Court of Appeals of Iowa

November 8, 2017

CLEARLY COMPLIANT, L.L.C., Plaintiff-Appellant/Cross-Appellee,
v.
THERESA M. BORNBACH and CHARITY RESOURCES, L.L.C., d/b/a CAPSTONE CHARITY RESOURCES, L.L.C., Defendants-Appellees/Cross-Appellants.

         Appeal from the Iowa District Court for Linn County, Robert E. Sosalla, Judge.

         Clearly Compliant, L.L.C. appeals, and Theresa Bornbach and Capstone Charity Resources, L.L.C. cross-appeal from the district court's order denying the request for a permanent injunction.

          J. Michael Westonand Brenda K. Wallrichs of Lederer Weston Craig, P.L.C., Cedar Rapids, for appellant.

          Vernon P. Squires of Bradley & Riley P.C., Cedar Rapids, for appellees.

          Heard by Danilson, C.J., Mullins, J., and Carr, S.J. [*]

          DANILSON, Chief Judge.

         Clearly Compliant, L.L.C. appeals from the district court's order denying its request for a permanent injunction and attorney fees. Clearly Compliant contends it is entitled to a permanent injunction preventing Theresa Bornbach and Charity Resources, L.L.C., d/b/a Capstone Charity Resources, L.L.C. (Capstone), from continuing to use Clearly Compliant's trade-secret documents and pricing model to unfairly compete with Clearly Compliant. Clearly Compliant also asserts the district court abused its discretion in denying its request for attorney fees. On cross-appeal, Bornbach and Capstone maintain the district court should have granted Bornbach and Capstone's request for attorney fees.

         We conclude the district court properly denied Clearly Compliant's request for a permanent injunction and affirm on that ground. We also affirm the district court's order denying both parties' requests for attorney fees.

         I. Background Facts & Proceedings.

         Clearly Compliant is a charitable solicitation registration business formed by Sarah Else in 2008. Clearly Compliant provides services to nonprofit organizations to identify and ensure compliance with various states' requirements for the registration of organizations that solicit charitable donations. Else contends she spent years researching the requirements and practices respecting charitable solicitation registration in each state before obtaining her first paying client in 2011. Based on her research, Else developed a number of materials for Clearly Compliant, including an assessment form, intake form, uniform board resolution, confidentiality agreement, and a master spreadsheet of state-specific registration information. Else marked the documents "confidential" and kept them in an internet Dropbox account that required private log-in credential to access.

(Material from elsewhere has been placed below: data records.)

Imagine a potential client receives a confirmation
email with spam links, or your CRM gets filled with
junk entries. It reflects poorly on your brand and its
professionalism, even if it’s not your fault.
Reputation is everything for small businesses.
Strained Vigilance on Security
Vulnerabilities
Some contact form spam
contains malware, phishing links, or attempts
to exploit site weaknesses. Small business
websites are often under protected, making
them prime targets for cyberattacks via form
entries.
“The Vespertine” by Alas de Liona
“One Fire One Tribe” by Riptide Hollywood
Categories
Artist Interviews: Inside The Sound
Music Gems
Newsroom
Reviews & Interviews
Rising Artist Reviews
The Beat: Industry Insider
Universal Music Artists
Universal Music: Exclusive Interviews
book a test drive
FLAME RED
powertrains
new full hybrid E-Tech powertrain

Else also created a pricing model that encompasses a per-state fee with a reduced renewal fee and can include separate costs for additional tasks.

         In building her business, Else sought assistance from Bornbach, who owned a business-coaching company, Biz Savvy. Else participated in group classes offered by Biz Savvy in business development and marketing strategy. Bornbach promised confidentiality to the clients of Biz Savvy. Else also rented office space from an entity called Co-Works, which was owned by Bornbach. Bornbach stopped rendering coaching services to Else in December 2013.

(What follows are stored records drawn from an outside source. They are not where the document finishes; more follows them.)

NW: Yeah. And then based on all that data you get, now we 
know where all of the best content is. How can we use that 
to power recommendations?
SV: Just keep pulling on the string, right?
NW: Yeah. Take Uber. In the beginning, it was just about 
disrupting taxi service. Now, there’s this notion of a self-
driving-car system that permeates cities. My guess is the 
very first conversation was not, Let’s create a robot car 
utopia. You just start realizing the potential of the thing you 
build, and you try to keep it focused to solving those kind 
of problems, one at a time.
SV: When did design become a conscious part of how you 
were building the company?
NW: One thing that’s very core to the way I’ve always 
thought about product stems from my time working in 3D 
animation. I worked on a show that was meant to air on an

         In February 2014, Else and Bornbach began negotiations to become partners in Clearly Compliant. While negotiating the potential partnership, Bornbach began collaborating with Else on client development. As part of the collaboration and to further the partnership negotiations, Else gave Bornbach access to Clearly Compliant's materials. Else did not require Bornbach to sign a nondisclosure, confidentiality, or noncompete agreement, but she expected Bornbach to maintain the promise of confidentiality made as part of the business-coaching relationship.

         Also in February 2014, Bornbach purchased a SalesForce[1] account under the name of Clearly Compliant and began populating the account with Clearly Compliant's materials. Else testified at the temporary-injunction hearing that she was aware of the SalesForce account and that Bornbach was populating the account with Clearly Compliant's materials "at a certain point" in March 2014. Bornbach testified at the temporary-injunction hearing that the purpose of setting up the SalesForce account for Clearly Compliant was to "automate some of the[] processes and not work from so many disparate spreadsheets that we don't know for sure when they're all-have been updated." At the permanent- injunction hearing, Bornbach explained the SalesForce account was intended "to demonstrate to [Else] that technology could be a tool that she-we could consider using in this business as we move forward together."

         The partnership negotiation was ultimately unsuccessful; Bornbach ended the negotiations and her relationship with Else on May 2, 2014. On May 7, Bornbach informed Else she intended to compete with Clearly Compliant. From that time, Clearly Compliant and Capstone have directly competed in the field of charitable-solicitation registration.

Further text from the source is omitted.